Los Títulos fueron llegando, la historia se fue escribiendo utilizando una grafía de suma calidad, los escribas se daban codazos entre sí para portar la elegante y sin par pluma que destilaba la más cualificada de las esencias lingüísticas.

Pero aquel tiempo de vino y rosa pasó; las páginas de la Memoria del Club empezaron a emborronarse, la tinta utilizada perdió calidad, los reputados escribas cedieron sus puestos a otros de menor enjundia y la cosa comenzó a ir de mal en peor, Llegaron unos, pasaron otros, y el otrora Valencia CF, el Club de siempre, el de los príncipes y los grandes mercaderes pasó a manos de simples y burdos trileros que prometieron lo que jamás sabrían que cumplirían. Se fue la excelencia y llegó la vulgaridad, la simpleza. Se disipó la brillante luz, se destapó, casi se desnudó al equipo desposeyéndole de su manto real y ‘desamparándole’ de su áurea virginal. El orden dio paso al desorden, al caos, la victoria cedió su corona a la derrota. Mestalla tomada, forzada, Mestalla herida y vilipendiada por los equipos llegados de otras latitudes, e incluso de otros estratos deportivos diferentes. El eje mesentérico de la entidad sin recibir flujo sanguíneo en forma de tardes de gloría al cobijo de sus centuriones, de sus mesnadas, de sus fervientes correligionarios. El eje mesentérico necrosado. El eclipse llegó avisando pero nadie le hizo caso. El junco se dobló, la nave zozobró. Los arcabuceros reales rodilla en tierra, genuflexionados ante el abisal dolor que les produjo la derrota.
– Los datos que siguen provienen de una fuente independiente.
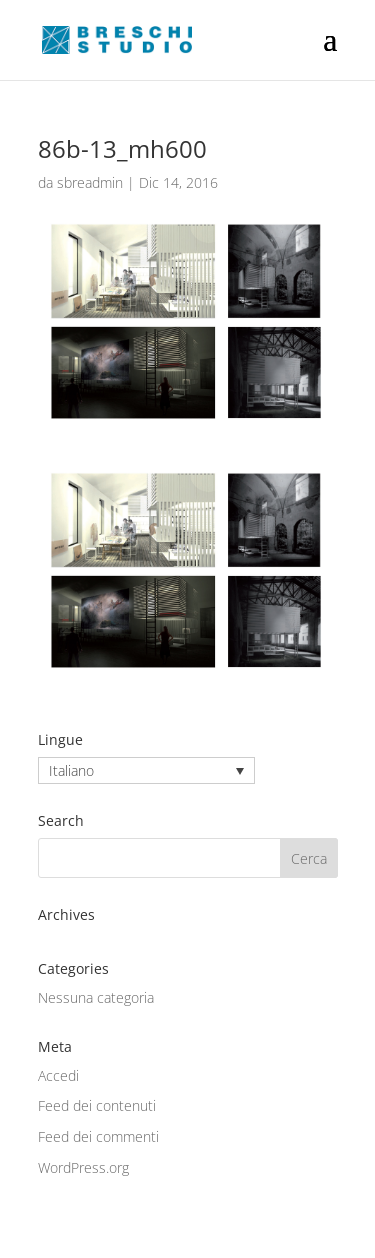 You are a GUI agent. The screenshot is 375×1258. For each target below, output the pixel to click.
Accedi (58, 1075)
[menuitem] (146, 770)
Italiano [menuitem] (71, 770)
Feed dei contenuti (97, 1105)
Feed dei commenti (98, 1136)
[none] (146, 770)
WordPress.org (83, 1167)
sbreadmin (90, 182) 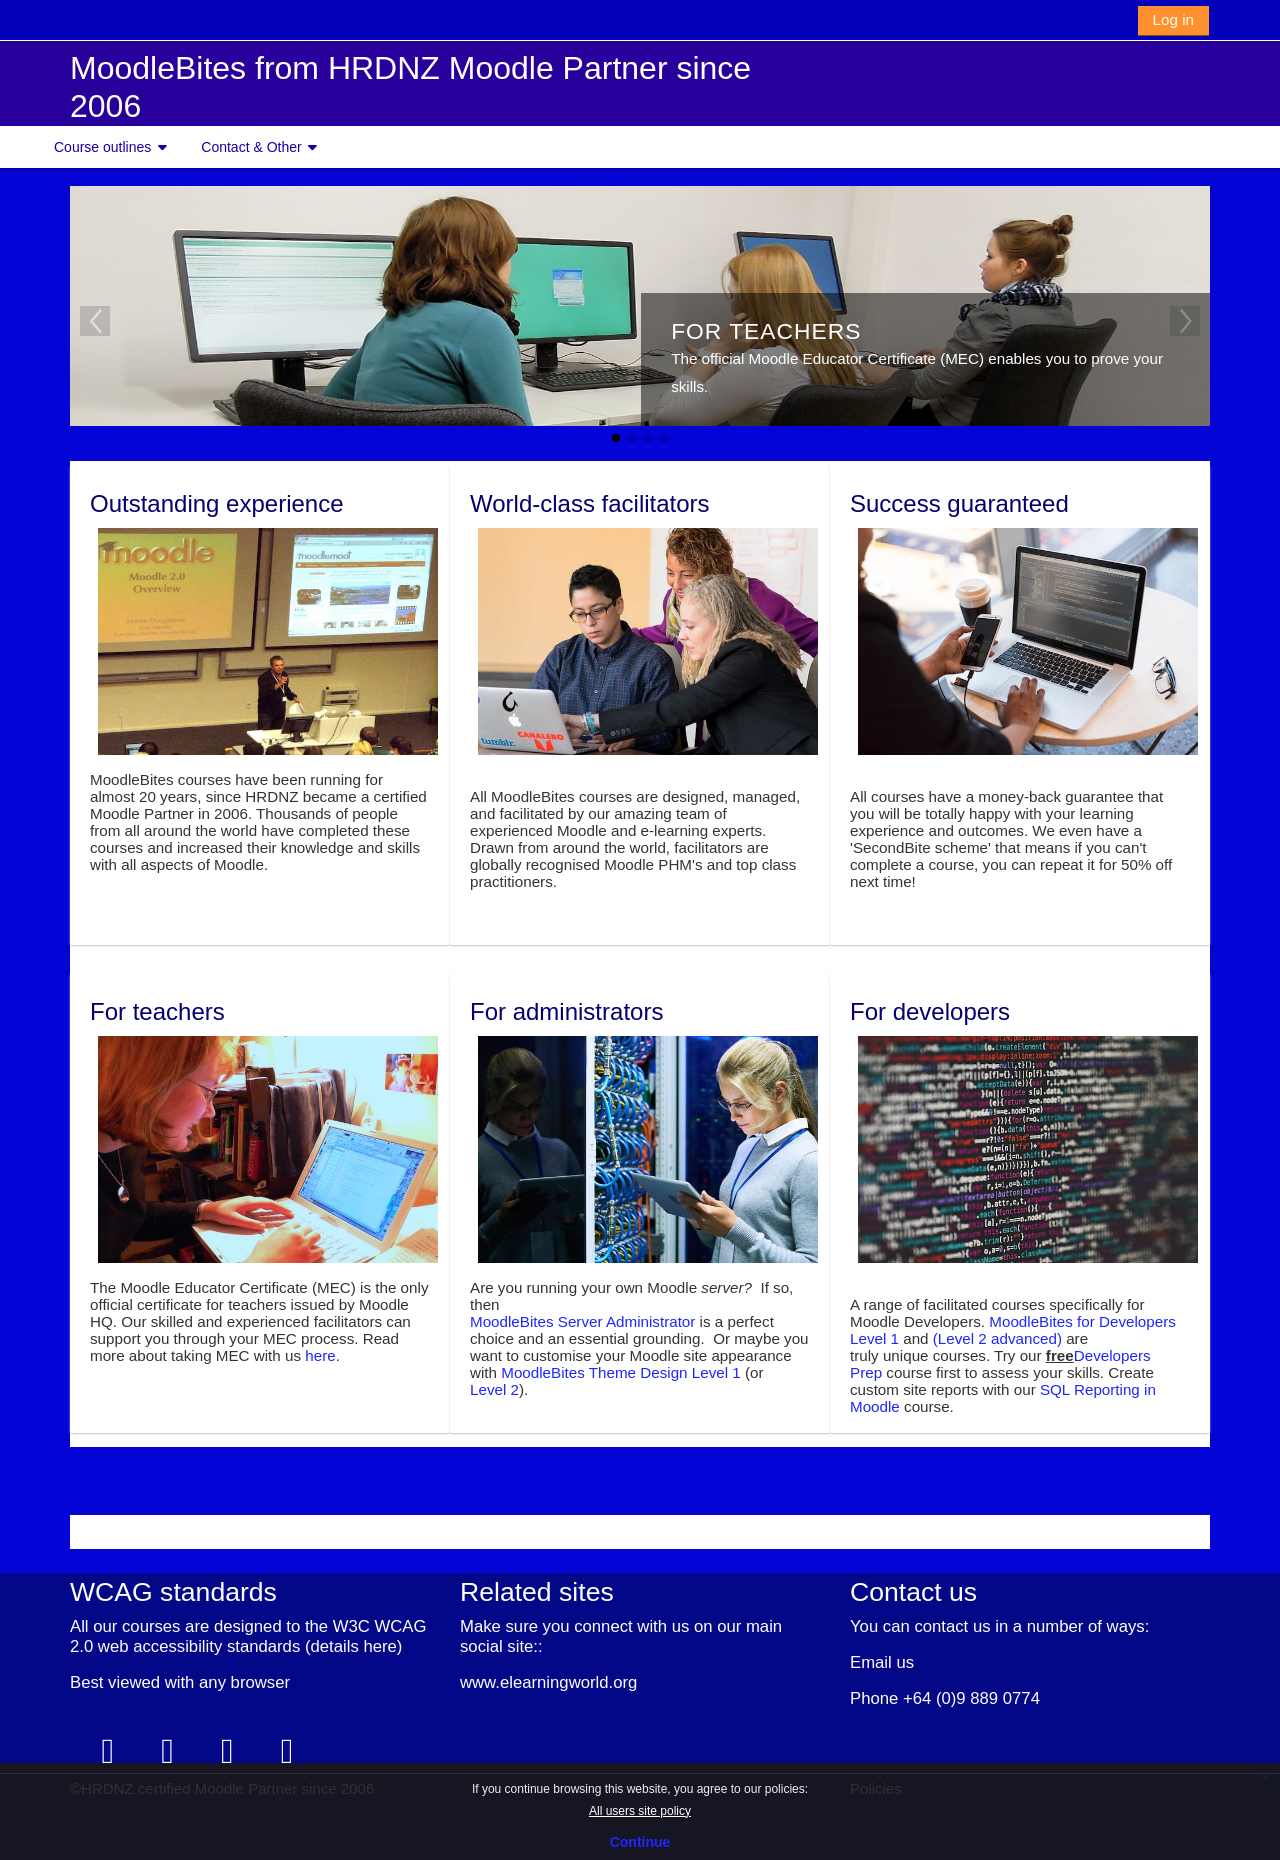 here (320, 1354)
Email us (882, 1661)
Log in (1173, 19)
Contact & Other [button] (251, 147)
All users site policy (640, 1811)
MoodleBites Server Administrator (582, 1320)
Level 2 (494, 1388)
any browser (244, 1681)
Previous (95, 321)
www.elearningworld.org (548, 1681)
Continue (640, 1842)
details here (353, 1645)
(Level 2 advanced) (997, 1337)
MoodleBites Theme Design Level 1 (620, 1371)
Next (1185, 321)
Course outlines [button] (102, 147) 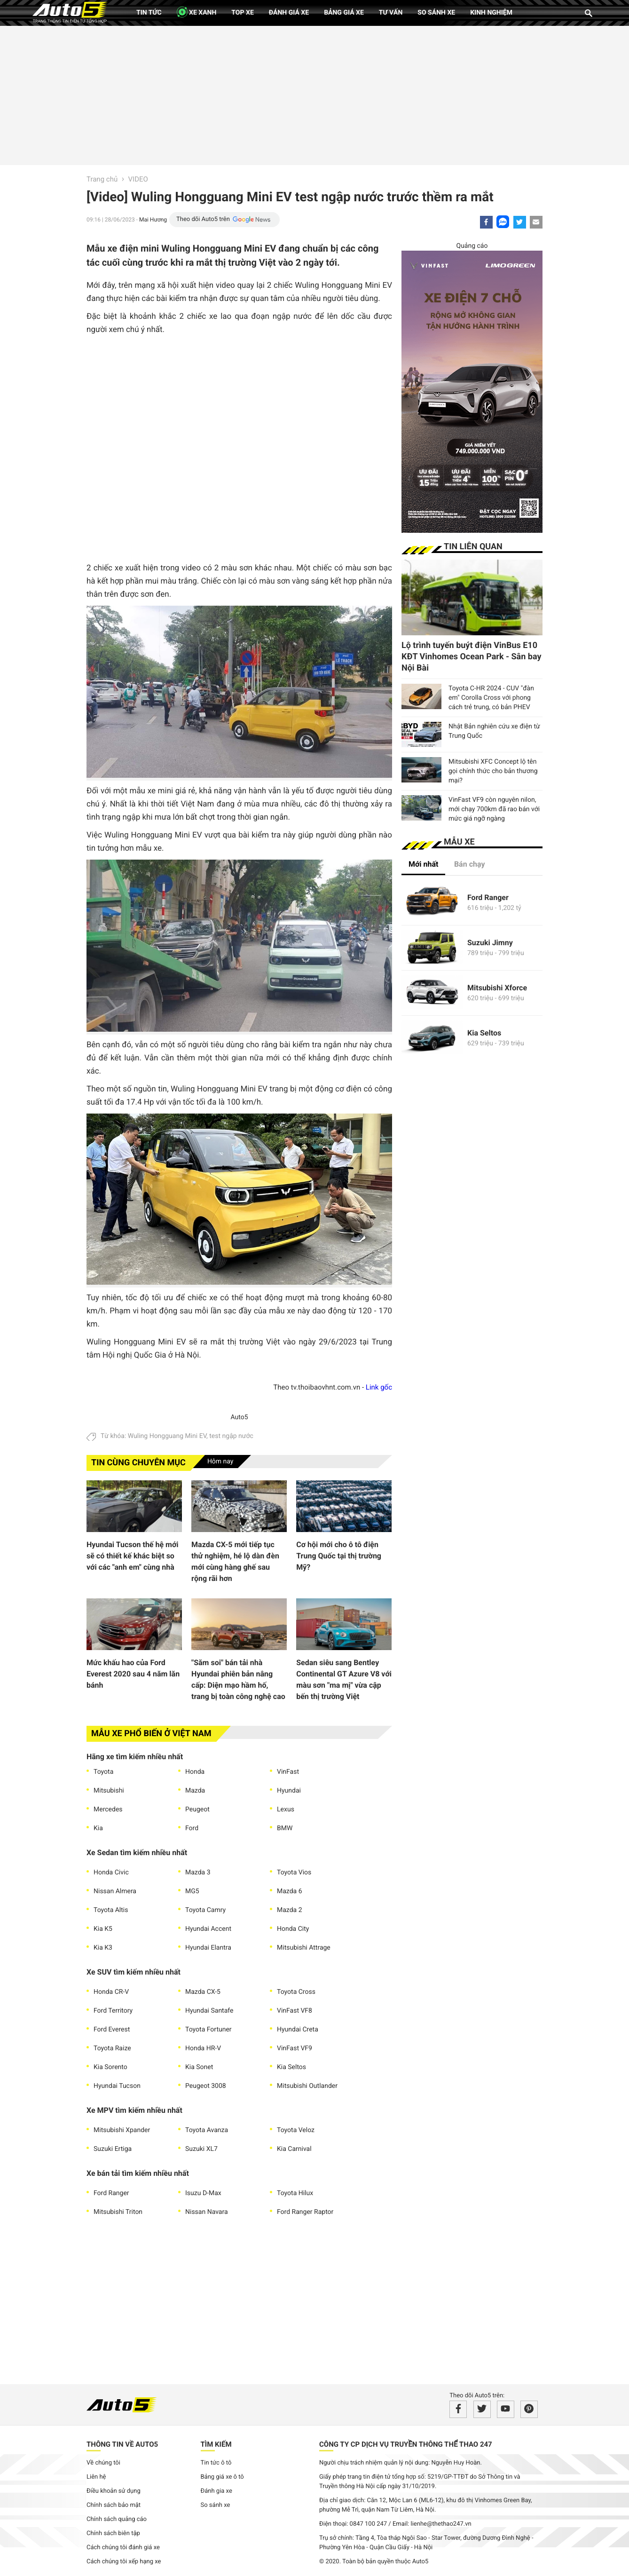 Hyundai (289, 1790)
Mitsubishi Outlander (307, 2086)
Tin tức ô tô (216, 2462)
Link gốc (379, 1387)
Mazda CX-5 (202, 1992)
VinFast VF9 (294, 2048)
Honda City (293, 1929)
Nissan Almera (115, 1891)
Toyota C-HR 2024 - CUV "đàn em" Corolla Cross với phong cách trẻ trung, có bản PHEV (491, 698)
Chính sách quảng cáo (116, 2519)
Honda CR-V (111, 1992)
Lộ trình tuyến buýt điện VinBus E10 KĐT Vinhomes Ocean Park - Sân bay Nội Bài (471, 656)
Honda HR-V (203, 2048)
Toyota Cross (296, 1992)
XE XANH (197, 12)
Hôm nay (220, 1461)
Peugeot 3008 (205, 2086)
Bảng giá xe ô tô (222, 2477)
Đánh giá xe (289, 12)
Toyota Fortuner (208, 2029)
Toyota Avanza (206, 2130)
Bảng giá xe (344, 12)
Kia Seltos (291, 2067)
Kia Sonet (199, 2067)
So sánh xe (436, 12)
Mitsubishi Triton (118, 2212)
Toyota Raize (112, 2048)
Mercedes (108, 1809)
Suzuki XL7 (201, 2149)
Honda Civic (111, 1872)
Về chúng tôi (103, 2462)
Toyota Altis (111, 1910)
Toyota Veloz (295, 2130)
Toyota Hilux (295, 2193)
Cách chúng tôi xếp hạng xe (123, 2561)
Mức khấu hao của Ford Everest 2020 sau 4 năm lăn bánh (133, 1674)
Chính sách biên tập (113, 2533)
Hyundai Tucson (117, 2086)
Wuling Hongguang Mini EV (167, 1436)
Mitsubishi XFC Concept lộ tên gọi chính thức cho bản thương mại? (493, 771)
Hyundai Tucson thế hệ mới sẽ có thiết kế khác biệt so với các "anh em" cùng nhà (132, 1556)
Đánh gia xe (216, 2491)
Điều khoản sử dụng (113, 2491)
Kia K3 (103, 1948)
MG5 (192, 1891)
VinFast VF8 (294, 2011)
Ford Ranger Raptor (305, 2212)
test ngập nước (231, 1436)
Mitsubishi (109, 1790)
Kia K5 (103, 1929)
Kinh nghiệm (491, 12)
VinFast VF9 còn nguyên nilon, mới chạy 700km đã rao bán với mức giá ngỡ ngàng (494, 809)
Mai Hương (153, 219)
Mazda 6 (289, 1891)
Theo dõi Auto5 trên (203, 219)
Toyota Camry (205, 1910)
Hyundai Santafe (209, 2011)
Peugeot (197, 1809)
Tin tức (149, 12)
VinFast (288, 1772)
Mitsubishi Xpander (122, 2130)
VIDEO (138, 179)
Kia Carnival (294, 2149)
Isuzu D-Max (203, 2193)
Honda (194, 1772)
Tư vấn (391, 12)
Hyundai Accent (208, 1929)
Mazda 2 (289, 1910)
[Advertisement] (314, 94)
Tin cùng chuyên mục (138, 1463)
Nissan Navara (206, 2212)
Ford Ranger (111, 2193)
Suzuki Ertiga (113, 2149)
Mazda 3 (198, 1872)
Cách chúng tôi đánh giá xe (123, 2547)
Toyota (103, 1772)
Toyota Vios (294, 1872)
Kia (98, 1828)
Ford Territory (113, 2011)
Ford (191, 1828)
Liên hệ (96, 2477)
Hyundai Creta (297, 2029)
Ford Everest (112, 2029)
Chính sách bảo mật (113, 2505)
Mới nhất (423, 864)
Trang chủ (102, 179)
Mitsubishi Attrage (303, 1948)
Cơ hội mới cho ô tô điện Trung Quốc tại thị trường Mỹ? (338, 1556)
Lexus (285, 1809)
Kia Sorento (110, 2067)
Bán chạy (469, 864)
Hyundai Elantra (208, 1948)
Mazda (195, 1790)
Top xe (242, 12)
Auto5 (239, 1417)
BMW (284, 1828) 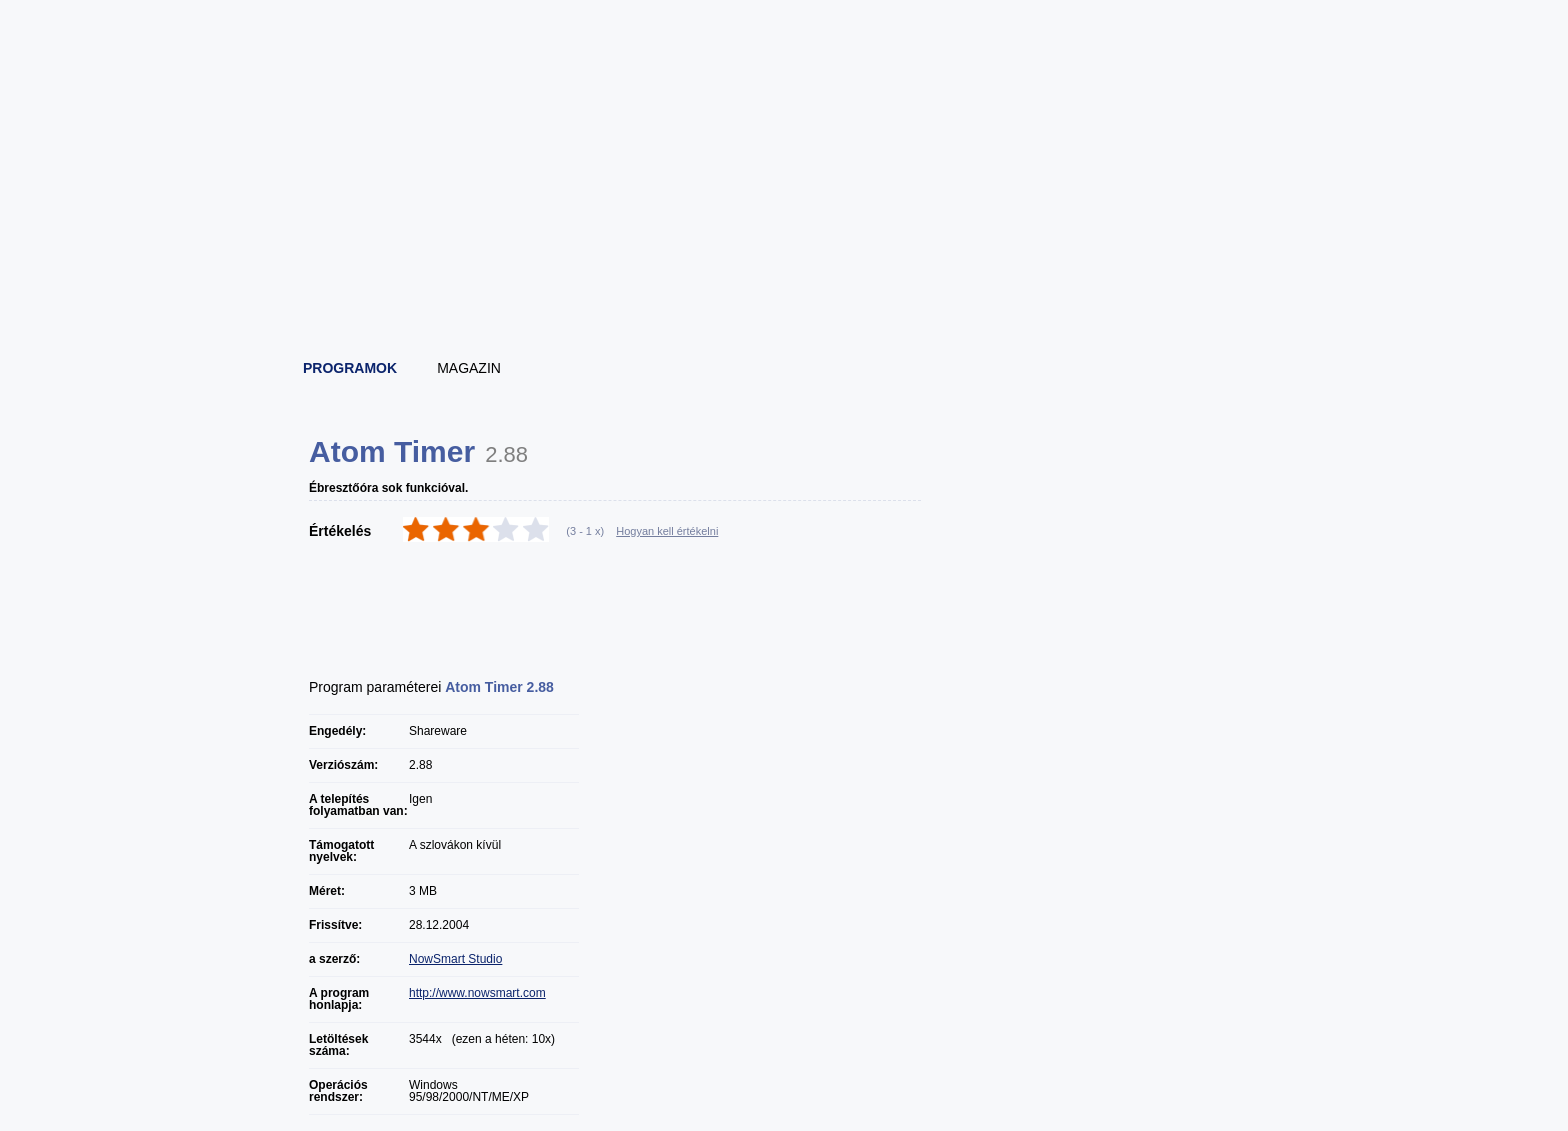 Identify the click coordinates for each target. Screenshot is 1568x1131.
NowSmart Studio (455, 959)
Hoy no es una historia ni de hombres ni de nombres. Hoy no he venido a recitar alineaciones históricas, ni a contarles el botín que puebla en sus vitrinas; hoy no, hoy he venido a confesarles que por culpa de este Valencia CF decadente, roto, malherido y en constante degradación institucional y por ende deportiva he visto a mi hijo de 10 años, Iván, llorar y sufrir. Y él, Iván, no entiende nada; no comprende que el equipo, su equipo, mendigue sentarse en la mesa de los mediocres, de los convidados de piedra de una Liga decadente y excluyente; él no entiende ni comprende porque el Club, su Club, se acomoda en las esquinas, en los suburbios de una Liga que otrora le perteneció por derecho y por méritos. Aquellas Ligas, aquellas Copas, aquellos Trofeos ganados contra todo y contra todos. Cuánta hermosura vital y literaria, cuánto resplandor en la hierba.

Me niego a pensar que Iván forma parte de una generación perdida, de una generación resignada que juega para no perder, que lucha para no bajar, que poco a poco va olvidando las batallas épicas frente a los grandes de España, de Europa. Me resisto a pensar que su glamurosa historia se esté reescribiendo con renglones torcidos, y no por Dios sino por los hombres.

Hoy no es una historia ni de hombres ni de nombres; hoy es un día de sentimientos, de emociones, de quejas plausibles, de deseos irrefrenables, hoy en día de juntar los ‘escudos’, cerrar filas, alzarse hasta ponerse en pie y alinearse para comenzar la reconquista. Valencia y el Valencia CF se lo merecen; y su afición, entre ellos mi hijo Iván, aún más. ¡Qué el murciélago vuele libre! ¡AMUNT VALENCIA, IVÁN, AMUNT SEMPRE!